[Opening Record extracts section]

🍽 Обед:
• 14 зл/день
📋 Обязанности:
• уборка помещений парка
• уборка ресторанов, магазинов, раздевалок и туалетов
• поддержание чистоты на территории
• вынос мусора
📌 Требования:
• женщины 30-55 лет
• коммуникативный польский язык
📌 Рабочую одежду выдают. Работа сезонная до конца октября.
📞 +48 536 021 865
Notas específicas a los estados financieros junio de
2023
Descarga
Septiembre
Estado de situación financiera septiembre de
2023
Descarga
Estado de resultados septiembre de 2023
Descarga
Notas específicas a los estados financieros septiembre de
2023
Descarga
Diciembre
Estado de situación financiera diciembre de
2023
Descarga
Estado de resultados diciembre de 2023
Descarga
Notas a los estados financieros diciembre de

[Closing Record extracts section]

● What the task asks
So that no detail is lost, give every line of the data again exactly.

● The completed task
🍽 Обед:
• 14 зл/день
📋 Обязанности:
• уборка помещений парка
• уборка ресторанов, магазинов, раздевалок и туалетов
• поддержание чистоты на территории
• вынос мусора
📌 Требования:
• женщины 30-55 лет
• коммуникативный польский язык
📌 Рабочую одежду выдают. Работа сезонная до конца октября.
📞 +48 536 021 865
Notas específicas a los estados financieros junio de
2023
Descarga
Septiembre
Estado de situación financiera septiembre de
2023
Descarga
Estado de resultados septiembre de 2023
Descarga
Notas específicas a los estados financieros septiembre de
2023
Descarga
Diciembre
Estado de situación financiera diciembre de
2023
Descarga
Estado de resultados diciembre de 2023
Descarga
Notas a los estados financieros diciembre de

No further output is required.